Your assignment
Word for word, write out all the entries below, omitting every picture.

(Transcribed page contents)
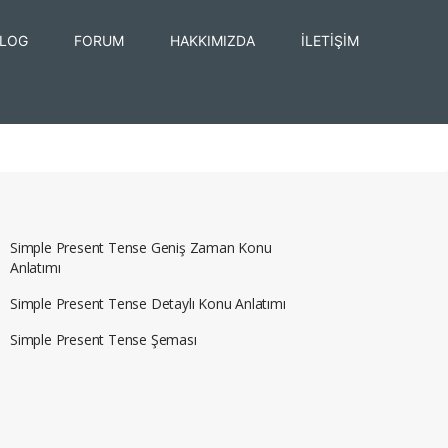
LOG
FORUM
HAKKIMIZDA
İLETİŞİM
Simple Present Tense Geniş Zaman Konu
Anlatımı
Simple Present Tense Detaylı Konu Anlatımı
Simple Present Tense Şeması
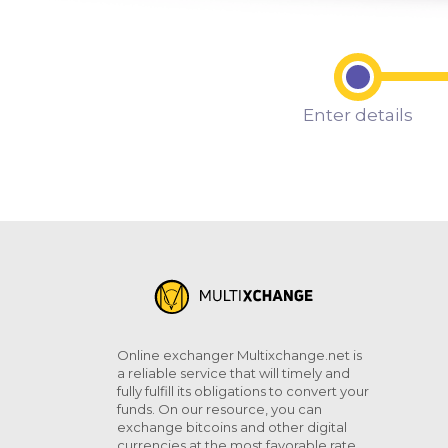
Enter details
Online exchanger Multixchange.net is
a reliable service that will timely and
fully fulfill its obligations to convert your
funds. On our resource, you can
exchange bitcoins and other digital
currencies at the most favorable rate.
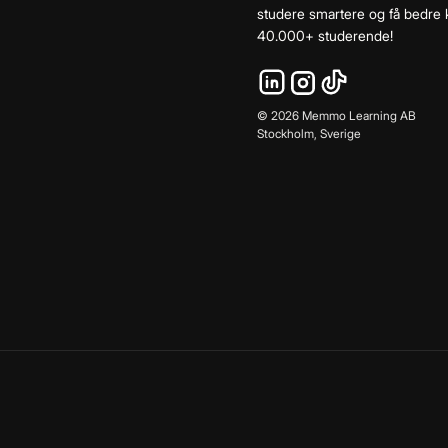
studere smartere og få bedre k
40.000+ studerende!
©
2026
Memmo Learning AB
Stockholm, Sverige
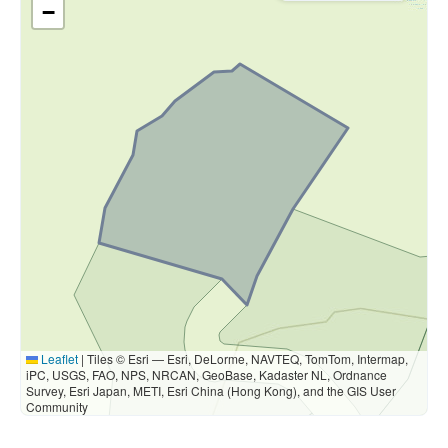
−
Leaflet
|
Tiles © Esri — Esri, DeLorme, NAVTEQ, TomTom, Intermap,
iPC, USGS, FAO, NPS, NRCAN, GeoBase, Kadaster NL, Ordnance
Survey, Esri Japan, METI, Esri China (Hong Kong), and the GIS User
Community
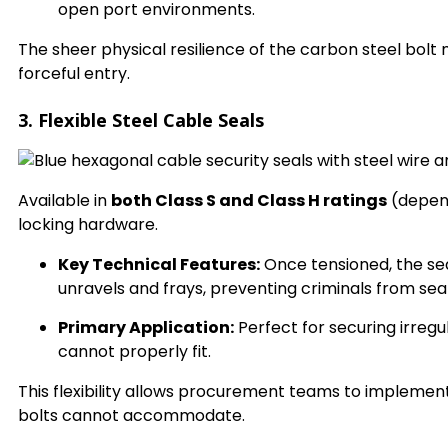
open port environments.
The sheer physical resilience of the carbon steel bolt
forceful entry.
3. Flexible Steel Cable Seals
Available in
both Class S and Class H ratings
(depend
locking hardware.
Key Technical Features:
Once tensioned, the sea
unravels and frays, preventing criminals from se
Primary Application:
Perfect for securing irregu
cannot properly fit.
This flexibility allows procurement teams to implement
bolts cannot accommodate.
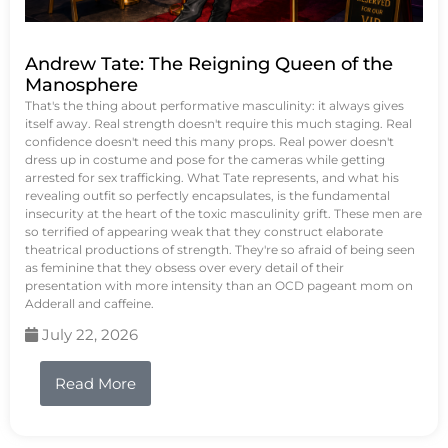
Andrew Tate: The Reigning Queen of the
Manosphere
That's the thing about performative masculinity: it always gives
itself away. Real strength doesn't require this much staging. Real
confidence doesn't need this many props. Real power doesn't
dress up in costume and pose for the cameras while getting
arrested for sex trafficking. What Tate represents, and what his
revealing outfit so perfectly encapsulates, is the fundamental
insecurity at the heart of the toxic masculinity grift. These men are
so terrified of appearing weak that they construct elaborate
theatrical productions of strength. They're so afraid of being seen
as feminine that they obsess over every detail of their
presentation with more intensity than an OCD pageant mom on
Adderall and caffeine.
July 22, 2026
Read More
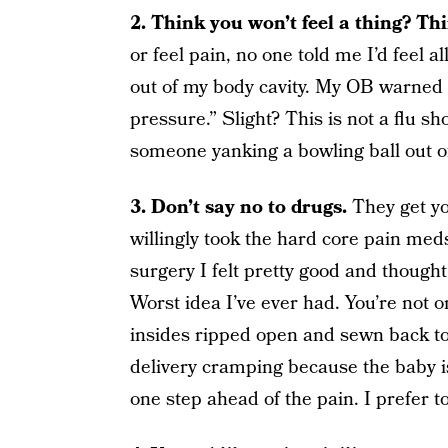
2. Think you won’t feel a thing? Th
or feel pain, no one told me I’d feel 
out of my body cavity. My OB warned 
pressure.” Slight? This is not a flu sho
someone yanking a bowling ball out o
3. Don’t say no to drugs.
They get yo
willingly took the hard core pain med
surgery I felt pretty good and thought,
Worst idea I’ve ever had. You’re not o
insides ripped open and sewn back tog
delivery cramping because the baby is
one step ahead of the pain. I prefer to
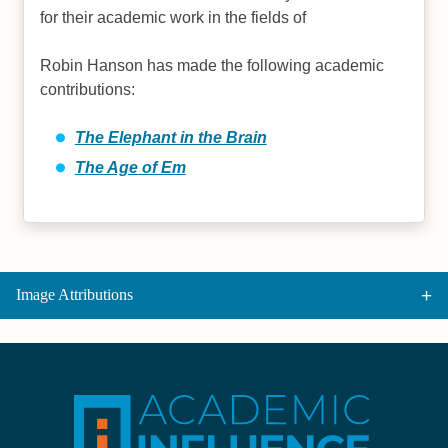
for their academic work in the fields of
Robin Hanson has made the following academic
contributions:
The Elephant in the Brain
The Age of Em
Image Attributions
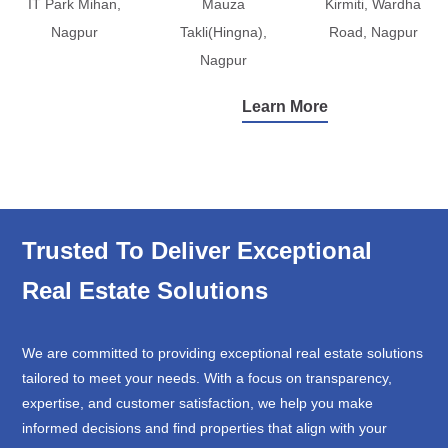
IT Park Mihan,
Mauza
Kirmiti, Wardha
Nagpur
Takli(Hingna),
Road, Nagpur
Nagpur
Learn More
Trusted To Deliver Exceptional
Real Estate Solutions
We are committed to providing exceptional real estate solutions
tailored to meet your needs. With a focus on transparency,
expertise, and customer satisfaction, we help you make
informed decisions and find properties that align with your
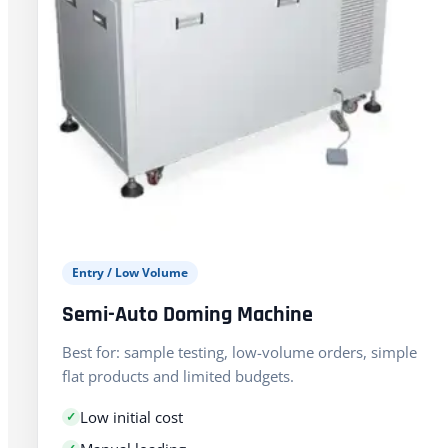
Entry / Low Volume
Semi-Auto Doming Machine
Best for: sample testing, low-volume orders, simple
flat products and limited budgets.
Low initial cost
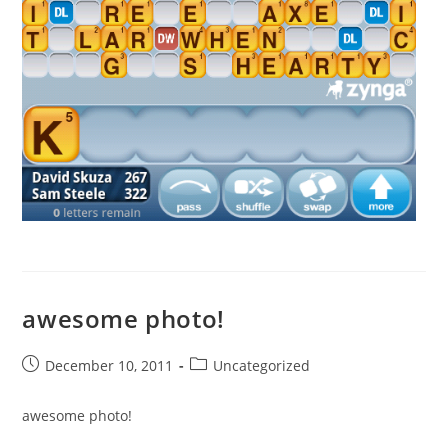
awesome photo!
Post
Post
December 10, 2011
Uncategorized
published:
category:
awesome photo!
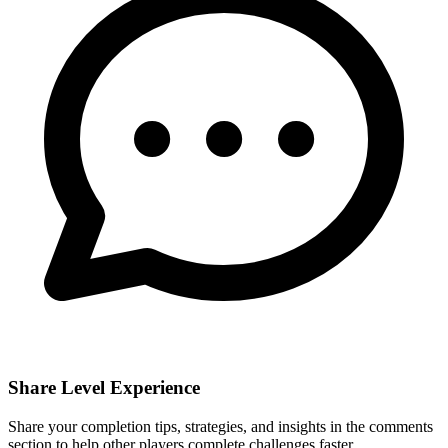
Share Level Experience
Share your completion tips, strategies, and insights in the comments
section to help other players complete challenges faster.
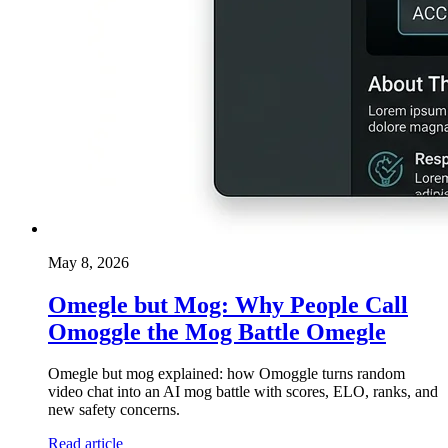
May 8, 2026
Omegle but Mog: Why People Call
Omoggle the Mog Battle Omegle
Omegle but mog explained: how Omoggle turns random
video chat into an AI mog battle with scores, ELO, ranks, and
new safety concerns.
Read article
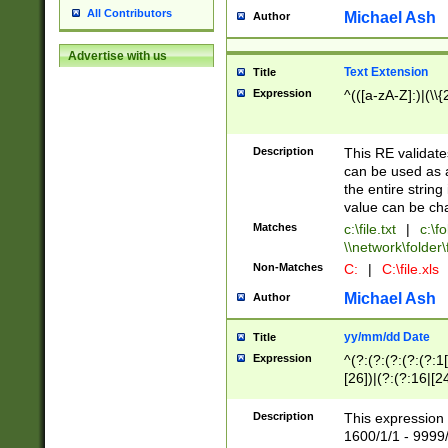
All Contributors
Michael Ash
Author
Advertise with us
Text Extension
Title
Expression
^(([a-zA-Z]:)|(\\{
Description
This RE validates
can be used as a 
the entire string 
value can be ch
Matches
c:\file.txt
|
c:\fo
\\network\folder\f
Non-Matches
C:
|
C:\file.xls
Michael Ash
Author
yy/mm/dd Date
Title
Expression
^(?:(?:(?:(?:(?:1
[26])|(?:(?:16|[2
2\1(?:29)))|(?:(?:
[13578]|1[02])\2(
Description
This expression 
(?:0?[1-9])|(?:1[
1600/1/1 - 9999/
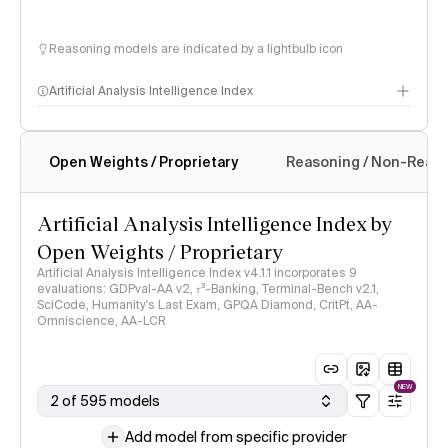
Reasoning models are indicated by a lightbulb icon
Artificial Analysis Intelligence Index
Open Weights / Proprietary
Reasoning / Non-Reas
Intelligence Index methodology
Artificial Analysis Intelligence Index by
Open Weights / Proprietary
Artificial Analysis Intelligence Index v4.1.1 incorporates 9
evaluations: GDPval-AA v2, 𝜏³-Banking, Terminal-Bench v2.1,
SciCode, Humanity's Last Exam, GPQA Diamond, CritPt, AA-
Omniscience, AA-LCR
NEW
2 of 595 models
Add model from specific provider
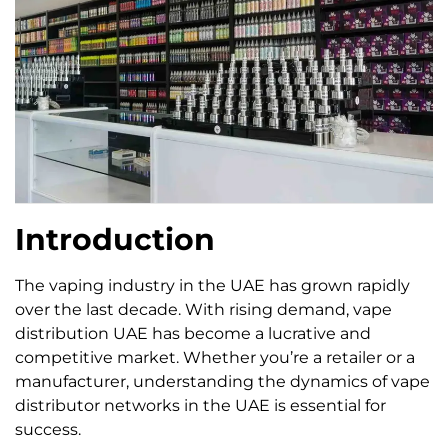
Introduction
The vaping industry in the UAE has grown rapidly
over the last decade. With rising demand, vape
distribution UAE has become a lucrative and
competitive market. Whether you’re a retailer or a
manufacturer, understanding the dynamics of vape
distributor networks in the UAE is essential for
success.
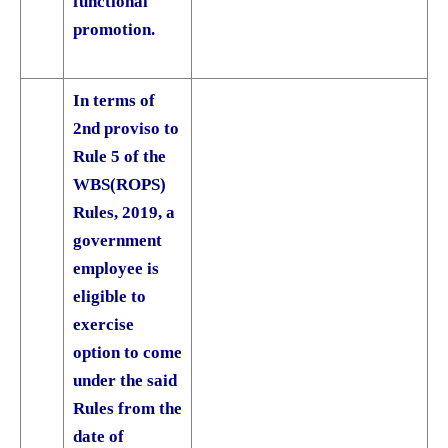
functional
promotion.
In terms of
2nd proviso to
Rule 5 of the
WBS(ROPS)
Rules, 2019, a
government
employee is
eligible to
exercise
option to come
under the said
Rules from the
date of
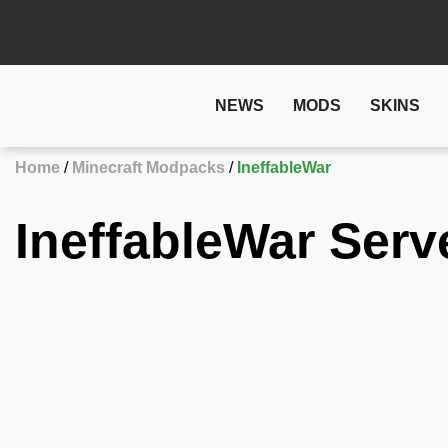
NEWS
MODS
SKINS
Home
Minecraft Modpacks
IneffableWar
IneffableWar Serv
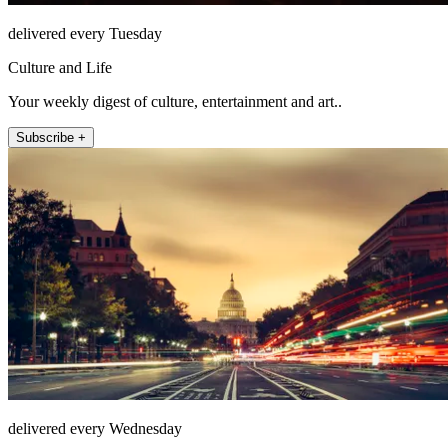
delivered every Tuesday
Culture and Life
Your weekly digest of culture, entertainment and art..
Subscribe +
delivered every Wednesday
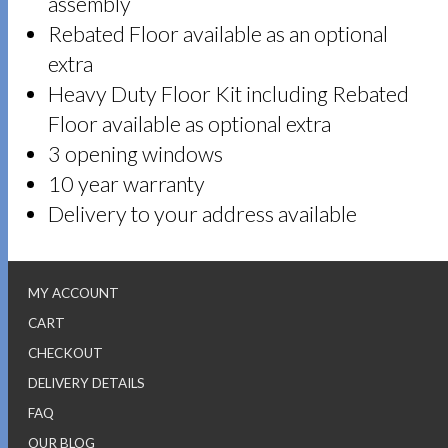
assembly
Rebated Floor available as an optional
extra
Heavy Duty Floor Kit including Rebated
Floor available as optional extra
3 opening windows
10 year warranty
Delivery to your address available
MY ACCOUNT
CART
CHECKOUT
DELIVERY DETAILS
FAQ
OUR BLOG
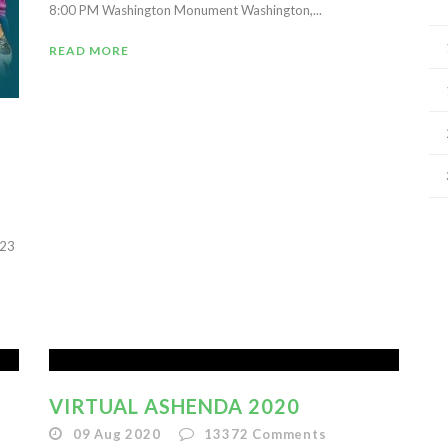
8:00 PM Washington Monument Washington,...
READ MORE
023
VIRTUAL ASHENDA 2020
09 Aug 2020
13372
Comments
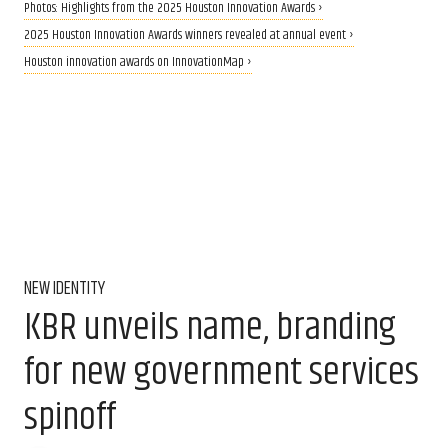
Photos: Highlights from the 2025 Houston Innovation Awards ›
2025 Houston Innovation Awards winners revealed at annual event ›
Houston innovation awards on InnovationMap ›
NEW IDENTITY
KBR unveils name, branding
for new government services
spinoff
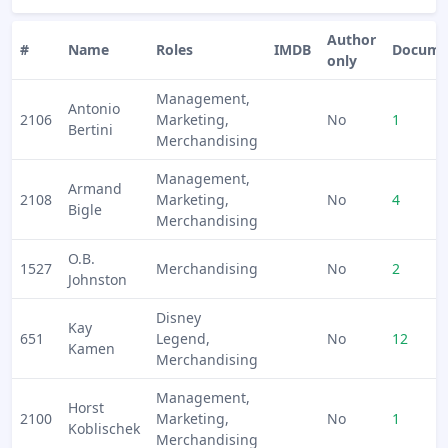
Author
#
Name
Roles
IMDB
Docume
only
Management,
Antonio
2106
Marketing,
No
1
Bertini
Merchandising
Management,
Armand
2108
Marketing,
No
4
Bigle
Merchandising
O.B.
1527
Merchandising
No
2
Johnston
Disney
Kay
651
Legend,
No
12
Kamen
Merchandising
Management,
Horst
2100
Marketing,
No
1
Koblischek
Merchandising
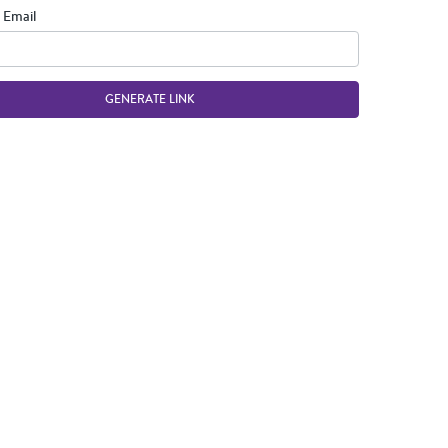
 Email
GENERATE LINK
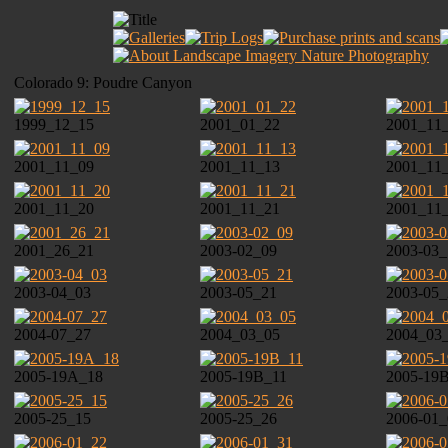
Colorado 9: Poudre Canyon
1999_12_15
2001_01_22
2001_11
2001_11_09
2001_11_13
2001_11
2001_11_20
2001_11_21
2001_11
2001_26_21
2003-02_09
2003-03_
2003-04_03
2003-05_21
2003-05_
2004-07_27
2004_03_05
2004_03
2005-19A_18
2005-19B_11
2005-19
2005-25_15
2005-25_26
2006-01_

Result of the exercise
LOG
FORUM
HAKKIMIZDA
İLETİŞİM
Simple Present Tense Geniş Zaman Konu
Anlatımı
Simple Present Tense Detaylı Konu Anlatımı
Simple Present Tense Şeması
Enter details
Online exchanger Multixchange.net is
a reliable service that will timely and
fully fulfill its obligations to convert your
funds. On our resource, you can
exchange bitcoins and other digital
currencies at the most favorable rate.
studere smartere og få bedre k
40.000+ studerende!
©
2026
Memmo Learning AB
Stockholm, Sverige
−
Leaflet
|
Tiles © Esri — Esri, DeLorme, NAVTEQ, TomTom, Intermap,
iPC, USGS, FAO, NPS, NRCAN, GeoBase, Kadaster NL, Ordnance
Survey, Esri Japan, METI, Esri China (Hong Kong), and the GIS User
Community
open port environments.
The sheer physical resilience of the carbon steel bolt
forceful entry.
3. Flexible Steel Cable Seals
Available in
both Class S and Class H ratings
(depend
locking hardware.
Key Technical Features:
Once tensioned, the sea
unravels and frays, preventing criminals from se
Primary Application:
Perfect for securing irregu
cannot properly fit.
This flexibility allows procurement teams to implement
bolts cannot accommodate.
Andrew Tate: The Reigning Queen of the
Manosphere
That's the thing about performative masculinity: it always gives
itself away. Real strength doesn't require this much staging. Real
confidence doesn't need this many props. Real power doesn't
dress up in costume and pose for the cameras while getting
arrested for sex trafficking. What Tate represents, and what his
revealing outfit so perfectly encapsulates, is the fundamental
insecurity at the heart of the toxic masculinity grift. These men are
so terrified of appearing weak that they construct elaborate
theatrical productions of strength. They're so afraid of being seen
as feminine that they obsess over every detail of their
presentation with more intensity than an OCD pageant mom on
Adderall and caffeine.
July 22, 2026
Read More
2. Think you won’t feel a thing? Th
or feel pain, no one told me I’d feel 
out of my body cavity. My OB warned 
pressure.” Slight? This is not a flu sho
someone yanking a bowling ball out o
3. Don’t say no to drugs.
They get yo
willingly took the hard core pain med
surgery I felt pretty good and thought,
Worst idea I’ve ever had. You’re not o
insides ripped open and sewn back tog
delivery cramping because the baby is
one step ahead of the pain. I prefer to
for their academic work in the fields of
Robin Hanson has made the following academic
contributions:
The Elephant in the Brain
The Age of Em
Image Attributions
IT Park Mihan,
Mauza
Kirmiti, Wardha
Nagpur
Takli(Hingna),
Road, Nagpur
Nagpur
Learn More
Trusted To Deliver Exceptional
Real Estate Solutions
We are committed to providing exceptional real estate solutions
tailored to meet your needs. With a focus on transparency,
expertise, and customer satisfaction, we help you make
informed decisions and find properties that align with your
Entry / Low Volume
Semi-Auto Doming Machine
Best for: sample testing, low-volume orders, simple
flat products and limited budgets.
Low initial cost
awesome photo!
Post
Post
December 10, 2011
Uncategorized
published:
category:
awesome photo!
Share Level Experience
Share your completion tips, strategies, and insights in the comments
section to help other players complete challenges faster.
May 8, 2026
Omegle but Mog: Why People Call
Omoggle the Mog Battle Omegle
Omegle but mog explained: how Omoggle turns random
video chat into an AI mog battle with scores, ELO, ranks, and
new safety concerns.
Read article
All Contributors
Michael Ash
Author
Advertise with us
Text Extension
Title
Expression
^(([a-zA-Z]:)|(\\{
Description
This RE validates
can be used as a 
the entire string 
value can be ch
Matches
c:\file.txt
|
c:\fo
\\network\folder\f
Non-Matches
C:
|
C:\file.xls
Michael Ash
Author
yy/mm/dd Date
Title
Expression
^(?:(?:(?:(?:(?:1
[26])|(?:(?:16|[2
2\1(?:29)))|(?:(?:
[13578]|1[02])\2(
Description
This expression 
(?:0?[1-9])|(?:1[
1600/1/1 - 9999/
Reasoning models are indicated by a lightbulb icon
Artificial Analysis Intelligence Index
Open Weights / Proprietary
Reasoning / Non-Reas
Intelligence Index methodology
Artificial Analysis Intelligence Index by
Open Weights / Proprietary
Artificial Analysis Intelligence Index v4.1.1 incorporates 9
evaluations: GDPval-AA v2, 𝜏³-Banking, Terminal-Bench v2.1,
SciCode, Humanity's Last Exam, GPQA Diamond, CritPt, AA-
Omniscience, AA-LCR
NEW
2 of 595 models
Add model from specific provider
Introduction
The vaping industry in the UAE has grown rapidly
over the last decade. With rising demand, vape
distribution UAE has become a lucrative and
competitive market. Whether you’re a retailer or a
manufacturer, understanding the dynamics of vape
distributor networks in the UAE is essential for
success.
functional
promotion.
In terms of
2nd proviso to
Rule 5 of the
WBS(ROPS)
Rules, 2019, a
government
employee is
eligible to
exercise
option to come
under the said
Rules from the
date of
NEWS
MODS
SKINS
Home
Minecraft Modpacks
IneffableWar
IneffableWar Serv
delivered every Tuesday
Culture and Life
Your weekly digest of culture, entertainment and art..
Subscribe +
delivered every Wednesday
assembly
Rebated Floor available as an optional
extra
Heavy Duty Floor Kit including Rebated
Floor available as optional extra
3 opening windows
10 year warranty
Delivery to your address available
MY ACCOUNT
CART
CHECKOUT
DELIVERY DETAILS
FAQ
OUR BLOG
8:00 PM Washington Monument Washington,...
READ MORE
023
VIRTUAL ASHENDA 2020
09 Aug 2020
13372
Comments
Photos: Highlights from the 2025 Houston Innovation Awards ›
2025 Houston Innovation Awards winners revealed at annual event ›
Houston innovation awards on InnovationMap ›
NEW IDENTITY
KBR unveils name, branding
for new government services
spinoff
Author
#
Name
Roles
IMDB
Docume
only
Management,
Antonio
2106
Marketing,
No
1
Bertini
Merchandising
Management,
Armand
2108
Marketing,
No
4
Bigle
Merchandising
O.B.
1527
Merchandising
No
2
Johnston
Disney
Kay
651
Legend,
No
12
Kamen
Merchandising
Management,
Horst
2100
Marketing,
No
1
Koblischek
Merchandising
 Email
GENERATE LINK
Colorado 9: Poudre Canyon
1999_12_15
2001_01_22
2001_11
2001_11_09
2001_11_13
2001_11
2001_11_20
2001_11_21
2001_11
2001_26_21
2003-02_09
2003-03_
2003-04_03
2003-05_21
2003-05_
2004-07_27
2004_03_05
2004_03
2005-19A_18
2005-19B_11
2005-19
2005-25_15
2005-25_26
2006-01_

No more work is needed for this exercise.